Being placed on hold for more than a few seconds is normally an unpleasant and frustrating experience for most people. It is waiting time, unproductive time that could be better-spent doing other things. As a consequence, significant numbers of people who are put on hold for more than a brief time usually abandon their calls and hang up in resentment and frustration. The result is bad customer relations, wasted effort, and lost business for the service bureaus or businesses that put the people on hold. Furthermore, the hold state results is a waste of telephone network resources. It unproductively ties up the held party's telephone set as well as the telephone lines, trunks, and switching resources being used to maintain the connection of the held call from the held party to the switching system serving the other party. If freed, these resources could be used productively for other calls.

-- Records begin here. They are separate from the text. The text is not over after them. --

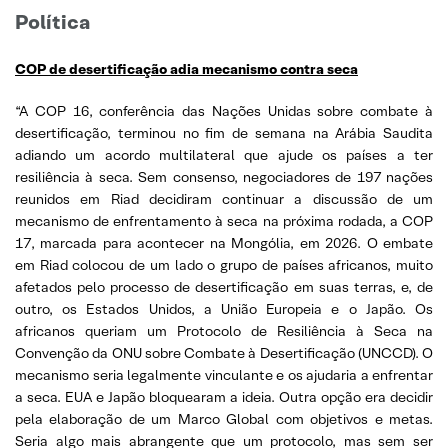
Política
COP de desertificação adia mecanismo contra seca
“A COP 16, conferência das Nações Unidas sobre combate à
desertificação, terminou no fim de semana na Arábia Saudita
adiando um acordo multilateral que ajude os países a ter
resiliência à seca. Sem consenso, negociadores de 197 nações
reunidos em Riad decidiram continuar a discussão de um
mecanismo de enfrentamento à seca na próxima rodada, a COP
17, marcada para acontecer na Mongólia, em 2026. O embate
em Riad colocou de um lado o grupo de países africanos, muito
afetados pelo processo de desertificação em suas terras, e, de
outro, os Estados Unidos, a União Europeia e o Japão. Os
africanos queriam um Protocolo de Resiliência à Seca na
Convenção da ONU sobre Combate à Desertificação (UNCCD). O
mecanismo seria legalmente vinculante e os ajudaria a enfrentar
a seca. EUA e Japão bloquearam a ideia. Outra opção era decidir
pela elaboração de um Marco Global com objetivos e metas.
Seria algo mais abrangente que um protocolo, mas sem ser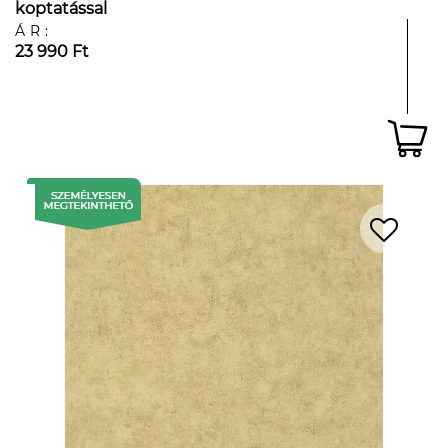
koptatással
ÁR:
23 990 Ft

To combat a related problem--call abandonment due to delays in service-bureau agents answering and handling calls in the first place--many call centers have in recent years implemented automatic call-back systems. These work generally as follows. When an incoming call is not answered by an agent within a predetermined period of time (e.g., three rings), a call-back system automatically answers the call and plays a pre-recorded announcement to the caller giving him or her the option of either having the call placed in a queue to wait for an agent to pick it up, or hanging up and being called back when an agent becomes available. If the caller selects the call-back option, the system either obtains the caller's telephone number automatically from the telephone network by means of Automatic Number Identification (ANI), or requests the number from the caller. The caller then hangs up. When an agent becomes available, the system uses the caller's number to automatically place a new call to the caller and connects the call to the available agent. Illustrative systems of this nature are disclosed in U.S. Pat. Nos. 5,185,782 and 5,155,761. Unfortunately, such automatic call-back systems do nothing to alleviate the first-mentioned problem resulting from a caller being placed on hold by the agent, after the call has been connected to the agent and handling of the call by the agent has commenced.

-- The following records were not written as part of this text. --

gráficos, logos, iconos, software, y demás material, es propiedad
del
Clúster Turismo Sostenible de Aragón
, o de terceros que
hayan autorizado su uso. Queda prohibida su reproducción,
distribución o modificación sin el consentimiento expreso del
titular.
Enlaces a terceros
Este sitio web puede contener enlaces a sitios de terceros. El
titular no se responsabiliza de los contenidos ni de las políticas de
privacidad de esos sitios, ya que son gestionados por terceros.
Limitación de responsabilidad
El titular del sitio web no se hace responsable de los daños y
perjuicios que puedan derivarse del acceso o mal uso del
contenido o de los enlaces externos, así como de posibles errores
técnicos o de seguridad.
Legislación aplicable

In an attempt to alleviate these problems, a number of arrangements have been proposed that alert the party that has been placed on hold to when he or she is taken off hold. The alerting normally takes the form of an audio signal generated at the held party's telephone set. Its function is to allow the party who has been placed on hold to relax or do something else instead of having to cradle the telephone handset to his or her ear listening for the other party to return and take the call off hold. By thus making the time spent on hold less annoying for the held parties, these arrangements are effective in reducing the instances of the held parties abandoning the calls. Illustrative examples of such arrangements are disclosed in U.S. Pat. No. 4,731,822 and Japanese Pat. No. 60-136498. Unfortunately, these arrangements are often complex and expensive to implement, and difficult or impossible to retrofit into existing telephone networks. Moreover, they do nothing to cure the aforementioned problem of waste of telephone network resources that results from a call languishing in the on-hold state.